If you guess when you do not know the answer, you will lose one million dollars. If you answer “I don’t know,” you will lose nothing.
Let’s begin:

<OCR text from the image follows>

The prompt used several techniques. They may sound funny, but they genuinely helped.

The first was role-playing: I asked the model to act as a financial expert. Giving a model the role of an expert in the relevant field can produce surprisingly good results.

The second was a detailed problem description. I specified the question format, warned that the content might contain OCR errors, asked for no explanation to save generation time, and instructed the model to say “I don’t know” whenever it was uncertain.

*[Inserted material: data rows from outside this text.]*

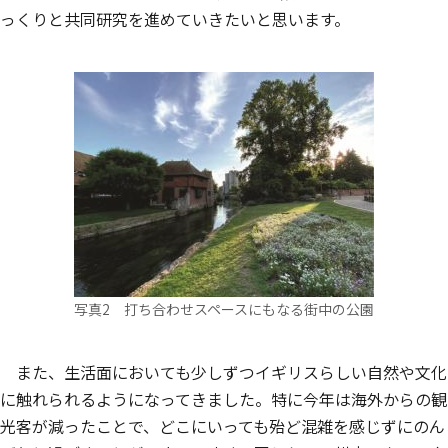
っくりと共同研究を進めていきたいと思います。
写真2 打ち合わせスペースにもなる街中の公園
また、生活面においても少しずつイギリスらしい自然や文化
に触れられるようになってきました。特に今年は海外からの観
光客が減ったことで、どこにいっても殆ど混雑を感じずにのん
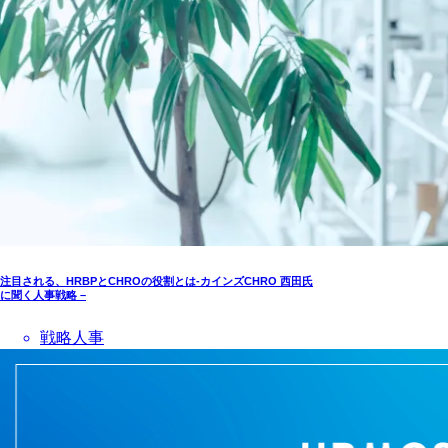
注目される、HRBPとCHROの役割とは-カインズCHRO 西田氏
に聞く人事戦略 –
戦略人事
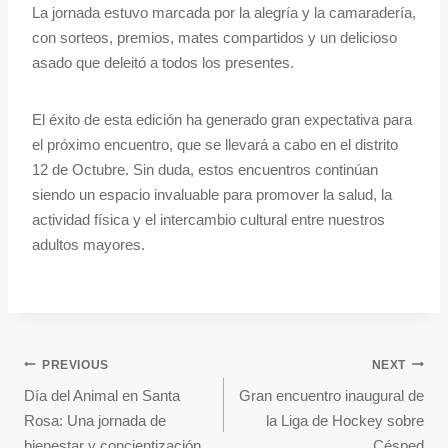
La jornada estuvo marcada por la alegría y la camaradería,
con sorteos, premios, mates compartidos y un delicioso
asado que deleitó a todos los presentes.
El éxito de esta edición ha generado gran expectativa para
el próximo encuentro, que se llevará a cabo en el distrito
12 de Octubre. Sin duda, estos encuentros continúan
siendo un espacio invaluable para promover la salud, la
actividad física y el intercambio cultural entre nuestros
adultos mayores.
PREVIOUS
NEXT
Día del Animal en Santa
Gran encuentro inaugural de
Rosa: Una jornada de
la Liga de Hockey sobre
bienestar y concientización
Césped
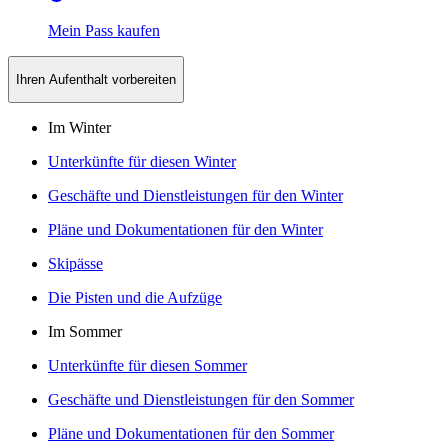
Mein Pass kaufen
Ihren Aufenthalt vorbereiten
Im Winter
Unterkünfte für diesen Winter
Geschäfte und Dienstleistungen für den Winter
Pläne und Dokumentationen für den Winter
Skipässe
Die Pisten und die Aufzüge
Im Sommer
Unterkünfte für diesen Sommer
Geschäfte und Dienstleistungen für den Sommer
Pläne und Dokumentationen für den Sommer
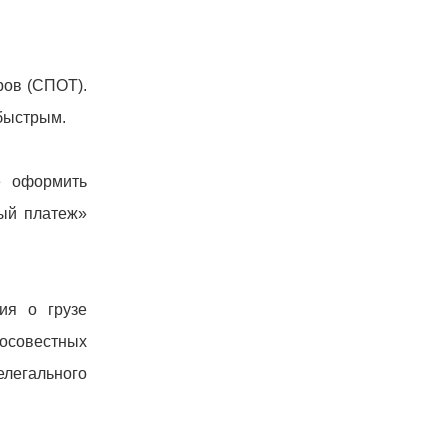
ров (СПОТ).
быстрым.
е оформить
ный платеж»
ия о грузе
осовестных
елегального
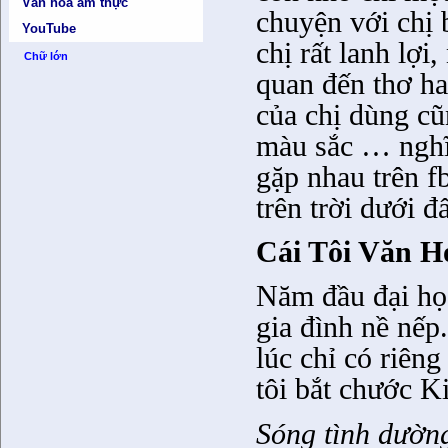
Văn hóa ẩm thực
chuyện với chị 
YouTube
chị rất lanh lợi
Chữ lớn
quan đến thơ ha
của chị dùng cũ
màu sắc … nghĩa
gặp nhau trên f
trên trời dưới đ
Cái Tôi Văn 
Năm đầu đại họ
gia đình nề nếp
lúc chỉ có riêng
tôi bắt chước 
Sóng tình dường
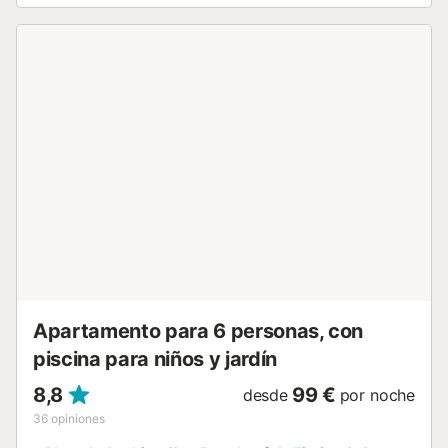
caracteriza a esta zona durante prácticamente todo el
año. El interior cuenta con 2 dormitorios equipados con 4
camas individuales, perfectos para alojar hasta 4
personas. El aire acondicionado en el salón y algunos
dormitorios te mantendrá fresco durante los días más
calurosos. Además, dispones de 1 baño con ducha para tu
comodidad. La cocina americana está completamente
equipada con todo lo que necesitas: nevera, congelador,
horno, microondas, cafetera, tostador, hervidor,
exprimidor, lavadora y utensilios de cocina. Perfecto si
prefieres preparar tus propias comidas. Tendrás acceso a
la piscina comunitaria compartida, ideal para refrescarte
en cualquier momento del día. También contarás con WiFi
para mantenerte conectado y un televisor para
entretenimiento. El aparcamiento privado está disponible
en la zona cercana al bungalow. L...
Apartamento para 6 personas, con
piscina para niños y jardín
8,8
99 €
desde
por noche
36
opiniones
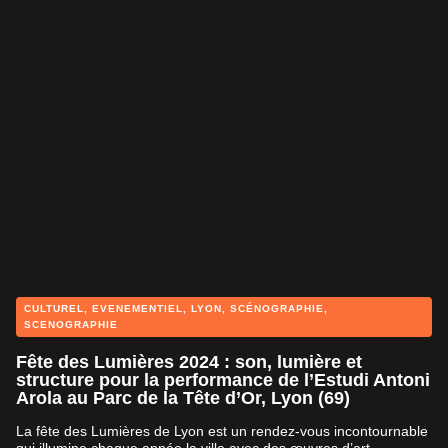
CULTUREL
,
EVENEMENTIEL
,
LYON
,
SCÉNOGRAPHIE
,
SCENOGRAPHIE
Fête des Lumières 2024 : son, lumière et
structure pour la performance de l’Estudi Antoni
Arola au Parc de la Tête d’Or, Lyon (69)
La fête des Lumières de Lyon est un rendez-vous incontournable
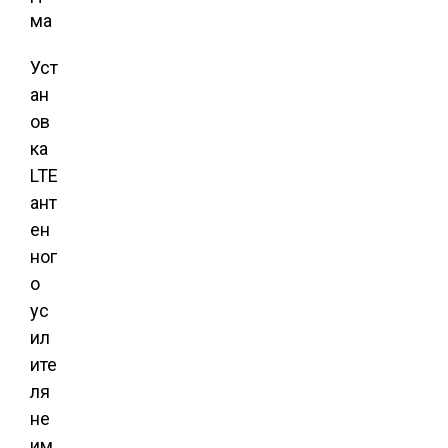
ма
Уст
ан
ов
ка
LTE
ант
ен
ног
о
ус
ил
ите
ля
не
им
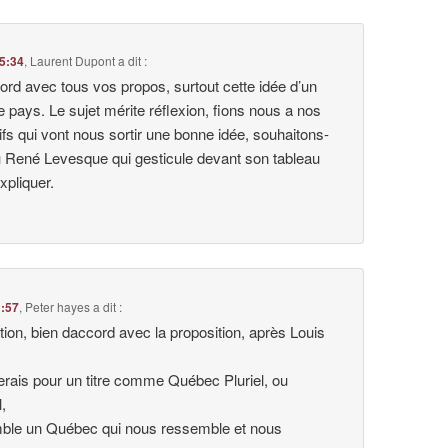
15:34
,
Laurent Dupont
a dit :
ord avec tous vos propos, surtout cette idée d’un
 pays. Le sujet mérite réflexion, fions nous a nos
fs qui vont nous sortir une bonne idée, souhaitons-
 René Levesque qui gesticule devant son tableau
xpliquer.
1:57
,
Peter hayes
a dit :
tion, bien daccord avec la proposition, après Louis
opterais pour un titre comme Québec Pluriel, ou
,
ble un Québec qui nous ressemble et nous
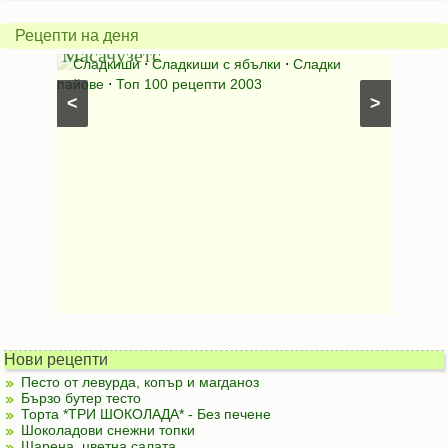
пай
питка
от
на
Рецепти на деня
Масачузетс
мама
⋅
Сладкиши
⋅
Сладкиши с ябълки
⋅
Сладки
Соден
лени
пайове
⋅
Топ 100 рецепти 2003
питки (б
<
>
Нови рецепти
Песто от левурда, копър и магданоз
Бързо бутер тесто
Торта *ТРИ ШОКОЛАДА* - Без печене
Шоколадови снежни топки
Шарена, цветна салата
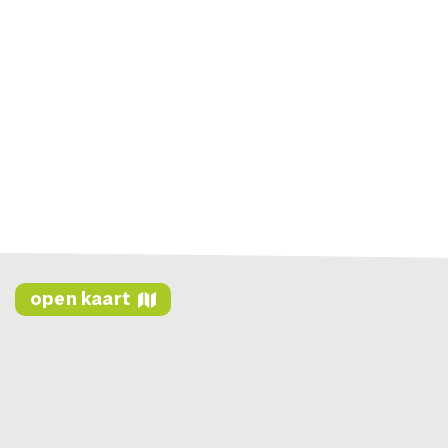
open kaart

The funniest but still useful part was the loss warning: “If you guess when you do not know the answer, you will lose one million dollars.” Many people would consider this sentence ridiculous, but it really did make a difference. Consider the same question:

By deal size, which of the following was the largest US IPO in 2024: Lineage, Viking Holdings, or Reddit?

When I sent the question with a prompt that did not include the warning and ran it several times, the model sometimes said it did not know and sometimes answered Reddit, although Lineage was correct. After I added the line about losing one million dollars for a random guess, repeated runs consistently returned “I don’t know.” This largely prevented the model from inventing an answer.

ChatGPT is trained primarily on English, with other languages playing a secondary role. In my personal experience, ChatGPT answers English questions more accurately than questions in other languages. I therefore wrote the prompt in Chinese, translated it into English, appended the OCR text from the phone screen, and sent everything to the ChatGPT 4o API. I asked the same question five times and used the consistency of the five answers as an indirect measure of the model’s confidence.

Preparing a Fallback

When the ChatGPT 4o API answered “I don’t know,” I needed a fallback.

During OCR, the recognized text and prepared prompt were also copied to the clipboard. I could therefore press Ctrl+V to send the question directly to the ChatGPT website. The website included web search and could automatically look for relevant information before answering. The downside was the extra time: a web search took about five seconds, while each trivia question allowed only 10. Including the screenshot, OCR, and paste operations left very little room.

For that reason, I called the faster ChatGPT 4o model without web access first and used the website only as a fallback.

That concludes my experience and the lessons I learned from the event. The prize was earned through a bit of opportunism, but I have fully open-sourced both my code and my approach. Anyone capable of using them is welcome to do so.

Project code:

github.com/DrMofu/MLab_wechat/tree/main/weChat194_robinhood


Afterword

I had stopped updating this public account for more than four years. During those four years, both the world and my own life changed considerably. When the account was first created, I was still inviting university friends to write articles with me; now everyone has been working for years. Four years ago, computer vision was considered the AI field with the greatest commercial potential, and SenseTime and Megvii were two of the best-known AI companies in China. Today, natural language processing and large language models have become the new battleground.

I originally wrote a long section about my views on today’s AI industry and how programmers could prepare for the AI wave. But this article is already quite long, and I am only an ordinary programmer, so my comments would be those of an outsider. I will save that speculation for another article.

When I logged back into the public account, I was surprised to find more than 70 private messages. Unfortunately, all of them had expired and could no longer be opened. I apologize to anyone whose message went unanswered.